Ferguson did say the BLM is trying to be more proactive with fighting rangeland fires in the West. Oregon, Idaho and Nevada are collaborating on a program creating strategic fuel breaks where firefighters can safely fight fires before they get too big and destructive.
“The whole goal is to reduce the size of these fires,” he said.
Andy Bentz, a former Malheur County sheriff and owner of Bentz Solutions in Ontario, agrees the BLM doesn’t have enough flexibility to do proper management. He pointed to lawsuits from environmental groups as what’s hobbling the agency.
“Yelling at the BLM is like yelling at a fireman when your house is on fire,” Bentz said. “They can’t make on-the-ground annual changes, because it opens them up to challenges and litigation.”
Bentz, whose family has ranched in southeast Oregon since 1916, said there is enough local expertise to manage the lands for multiple use. But when the agency tries to adapt to Mother Nature, adjusting seasons or stocking rates, Bentz said it faces another lawsuit. He blamed the Equal Access to Justice Act, which compensates attorney fees if groups can prove their litigation is justified.
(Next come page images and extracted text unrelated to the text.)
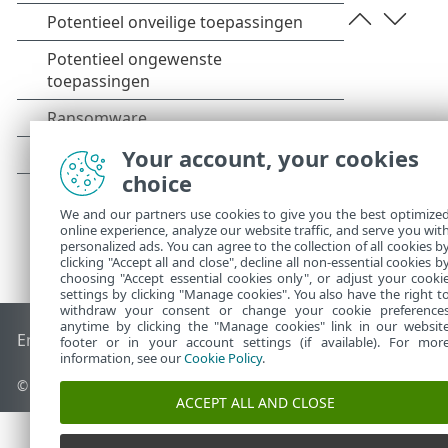
Your account, your cookies
choice
We and our partners use cookies to give you the best optimize
online experience, analyze our website traffic, and serve you wit
personalized ads. You can agree to the collection of all cookies b
clicking "Accept all and close", decline all non-essential cookies b
choosing "Accept essential cookies only", or adjust your cooki
settings by clicking "Manage cookies". You also have the right t
withdraw your consent or change your cookie preference
anytime by clicking the "Manage cookies" link in our websit
End of Life
ESET Kennisbank
ESET-forum
ESET Status Porta
footer or in your account settings (if available). For mor
information, see our
Cookie Policy
.
© 1992 - 2026 ESET, spol. s r.o. - Alle rechten voorbehouden.
ACCEPT ALL AND CLOSE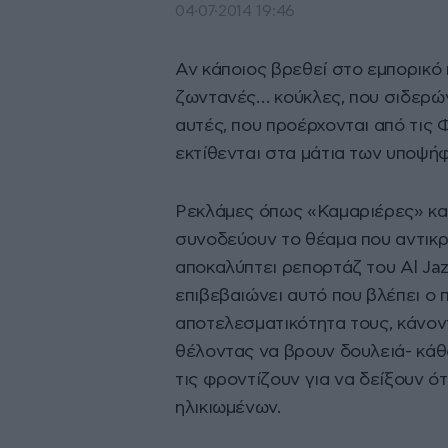
04·07·2014 19:46
Αν κάποιος βρεθεί στο εμπορικό 
ζωντανές… κούκλες, που σιδερών
αυτές, που προέρχονται από τις Φ
εκτίθενται στα μάτια των υποψή
Ρεκλάμες όπως «Καμαριέρες» κα
συνοδεύουν το θέαμα που αντικρ
αποκαλύπτει ρεπορτάζ του Al Jaz
επιβεβαιώνει αυτό που βλέπει ο π
αποτελεσματικότητα τους, κάνοντ
θέλοντας να βρουν δουλειά- κάθ
τις φροντίζουν για να δείξουν ότ
ηλικιωμένων.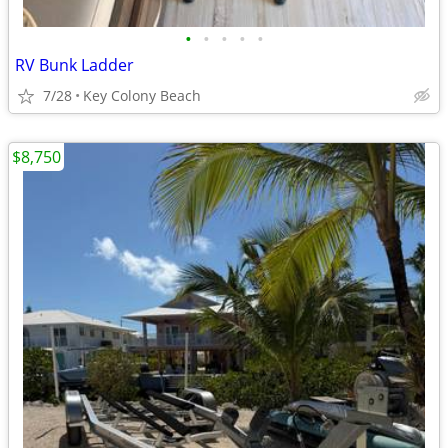
•
•
•
•
•
RV Bunk Ladder
7/28
Key Colony Beach
$8,750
“They have to find a way to get flexibility back into management,” Bentz said. “The land continues to deteriorate because the land managers don’t have the flexibility to manage it properly.”
George Wuerthner, Oregon state director for the Western Watersheds Project, said most environmental groups don’t actually have a lot of money to spend on lawsuits, and therefore only the most egregious violations are challenged in court. Just as many others are left ignored, he said.
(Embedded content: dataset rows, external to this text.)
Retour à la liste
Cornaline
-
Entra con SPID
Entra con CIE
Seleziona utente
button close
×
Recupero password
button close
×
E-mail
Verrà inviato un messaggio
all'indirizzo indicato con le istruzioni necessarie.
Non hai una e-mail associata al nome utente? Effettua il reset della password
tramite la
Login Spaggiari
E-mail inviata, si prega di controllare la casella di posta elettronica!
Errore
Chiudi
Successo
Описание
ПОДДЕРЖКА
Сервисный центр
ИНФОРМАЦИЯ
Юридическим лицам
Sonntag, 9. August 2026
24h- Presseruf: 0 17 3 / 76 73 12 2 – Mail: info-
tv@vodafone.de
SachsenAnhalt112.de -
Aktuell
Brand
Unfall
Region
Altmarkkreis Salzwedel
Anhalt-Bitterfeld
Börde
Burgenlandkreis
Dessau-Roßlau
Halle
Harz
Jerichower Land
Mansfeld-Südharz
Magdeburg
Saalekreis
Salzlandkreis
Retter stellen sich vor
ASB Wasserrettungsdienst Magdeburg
Wuerthner, who previously worked with the BLM as a botanist in Idaho, said many public lands are negatively impacted by domestic livestock. Water is limited in the desert country of southeast Oregon, yet cattle gravitate toward springs and streams, harming the ecosystem for other animals and fish.
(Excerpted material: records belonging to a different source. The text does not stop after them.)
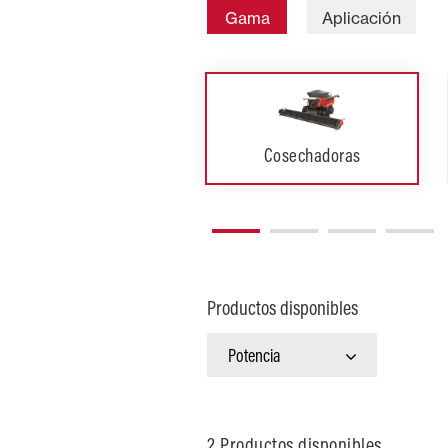
Gama
Aplicación
Cosechadoras
Productos disponibles
Explotaciones agrícolas
Potencia
2 Productos disponibles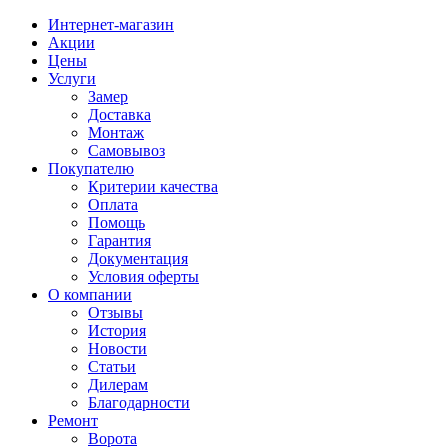
Интернет-магазин
Акции
Цены
Услуги
Замер
Доставка
Монтаж
Самовывоз
Покупателю
Критерии качества
Оплата
Помощь
Гарантия
Документация
Условия оферты
О компании
Отзывы
История
Новости
Статьи
Дилерам
Благодарности
Ремонт
Ворота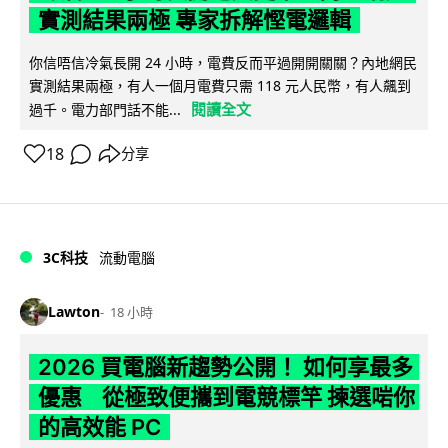
實測結果兩極 專家拆解慳電邏輯
你信唔信冷氣長開 24 小時，電費反而平過開開關關？內地網民
實測結果兩極，有人一個月電費只需 118 元人民幣，有人飆到
閱讀全文
過千。電力部門話不能...
18
分享
3C科技
流動電腦
Lawton
18 小時
2026 買電腦新趨勢公開！ 如何享最多
優惠 從極致便攜到電競標竿 揀選啱你
的高效能 PC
Summer grazing can also put stress on native grasses and allow invasive species like cheat grass to take over, Wuerthner said.
“That’s one of the things squeezing ranchers, in fact,” he said.
Wuerthner said the BLM actually depends on some of these lawsuits to ensure they are following the laws passed by Congress, and not overly influenced by local pressure.
“They’re keeping the agencies honest,” he said.
The Umatilla and Wallowa-Whitman national forests have just shy of 2 million acres of rangeland deemed suitable for grazing. Those forests are also in the midst of 15-year updates to their respective land management plans.
Maura Laverty, range program manager for the two forests, said they have 135 active grazing allotments. She said they have good relationships with their permittees that have helped them come a long way in managing the land responsibly.
“We don’t graze like we use to,” she said. “We’re a lot more conscientious now.”
Currently, the Forest Service is working on environmental reviews for each allotment, which it hopes to finish by 2025. The reviews must take into account endangered fish on each site, as well as wolves which are becoming increasingly established in the northeast corner of the state.
Karl Jensen, a Pilot Rock rancher, runs about 80 of his 300 head of cattle on the Umatilla forest near Ukiah. He said the biggest challenge he’s faced is fencing off his cows away from nearby Five Mile Creek and Sugarbowl Creek, which are home to endangered bull trout and salmon.
Jensen said the Forest Service has been great to work with in both Heppner and Ukiah.
“There’s always regulations that come down from higher up,” he said. “We’re able to work those out and come up with a good management plan.”
O’Keeffe, president of the cattlemen’s association, said good rangeland management must include adequate grazing and a stable supply of forage. Funding and workload remain huge challenges for the BLM, The whole issue has him on edge.
“So far, we’re here and ranching. But the potential is there for it to no longer be workable,” he said. “If that happens, these communities will be trouble, These fires will be uncontrollable. It’s kind of a cumulative effect.”
Ferguson said there are areas they’d like to improve, but it’s not going to happen overnight.
“It’s a slow process,” he said. “We do the best we can.”